L’obligation d’avertir
les malades sur leur état
Il y a une obligation grave, en charité, d’avertir de son état un malade en danger de mort. Ce dernier doit, en effet, pouvoir se préparer à paraître devant Dieu et mettre ordre à ses affaires temporelles. Il a droit à recevoir les secours de l’Église, en particulier le sacrement d’extrême-onction administré suffisamment tôt si cela est possible.
C’est le médecin le premier qui, étant le plus apte à juger du danger, avertira la famille de la mort prochaine du patient. La famille, elle-même ou par un prêtre, devra avertir le malade. Si la famille ne le faisait pas, le médecin, et même l’infirmière dans certains cas, devraient prévenir le patient.

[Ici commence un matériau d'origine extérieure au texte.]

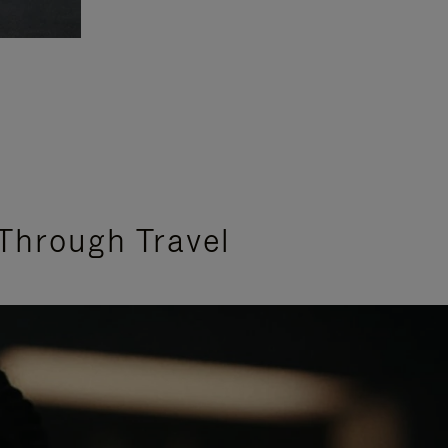
Through Travel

Nous ne pouvons entrer ici dans plus de détails. En tout cas, la question est d’importance puisque la tendance générale actuelle de la médecine est plutôt d’endormir le malade de faux espoirs. Une médecine sans Dieu, pour qui la mort est un échec, pourrait-elle faire autrement ? Cela arrive même, hélas, dans des familles chrétiennes.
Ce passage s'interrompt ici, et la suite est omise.